**Problem to solve**: The full listing should be written out verbatim, and its images should be dropped.

**Input records**:
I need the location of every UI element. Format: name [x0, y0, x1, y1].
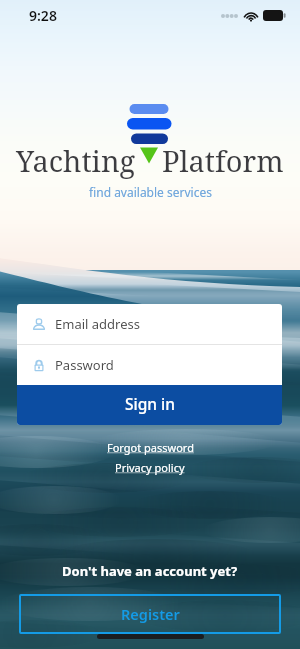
staticText: 9:28: [29, 6, 57, 25]
staticText: Platform: [162, 141, 284, 180]
button[interactable]: Register: [19, 594, 281, 634]
button[interactable]: Forgot password: [101, 438, 200, 457]
staticText: Register: [121, 604, 180, 624]
button[interactable]: Password: [17, 345, 282, 385]
staticText: Password: [55, 356, 114, 374]
staticText: Email address: [55, 315, 140, 333]
staticText: Don't have an account yet?: [62, 562, 238, 580]
button[interactable]: Privacy policy: [109, 458, 191, 477]
staticText: Sign in: [125, 393, 175, 414]
staticText: find available services: [89, 184, 212, 200]
staticText: Privacy policy: [115, 460, 185, 475]
button[interactable]: Email address: [17, 304, 282, 344]
staticText: Yachting: [16, 141, 136, 180]
staticText: Forgot password: [107, 440, 194, 455]
button[interactable]: Sign in: [17, 385, 282, 425]
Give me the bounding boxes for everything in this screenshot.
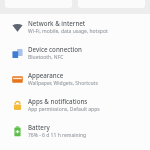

**Task response**:
I need the location of every UI element. Format: name [x0, y0, x1, y1].
staticText: 9:28: [29, 6, 57, 25]
staticText: Platform: [162, 141, 284, 180]
button[interactable]: Register: [19, 594, 281, 634]
button[interactable]: Forgot password: [101, 438, 200, 457]
staticText: Register: [121, 604, 180, 624]
button[interactable]: Password: [17, 345, 282, 385]
staticText: Password: [55, 356, 114, 374]
staticText: Email address: [55, 315, 140, 333]
staticText: Don't have an account yet?: [62, 562, 238, 580]
button[interactable]: Privacy policy: [109, 458, 191, 477]
staticText: Sign in: [125, 393, 175, 414]
staticText: find available services: [89, 184, 212, 200]
staticText: Privacy policy: [115, 460, 185, 475]
button[interactable]: Email address: [17, 304, 282, 344]
staticText: Yachting: [16, 141, 136, 180]
staticText: Forgot password: [107, 440, 194, 455]
button[interactable]: Sign in: [17, 385, 282, 425]
Give me the bounding boxes for everything in this screenshot.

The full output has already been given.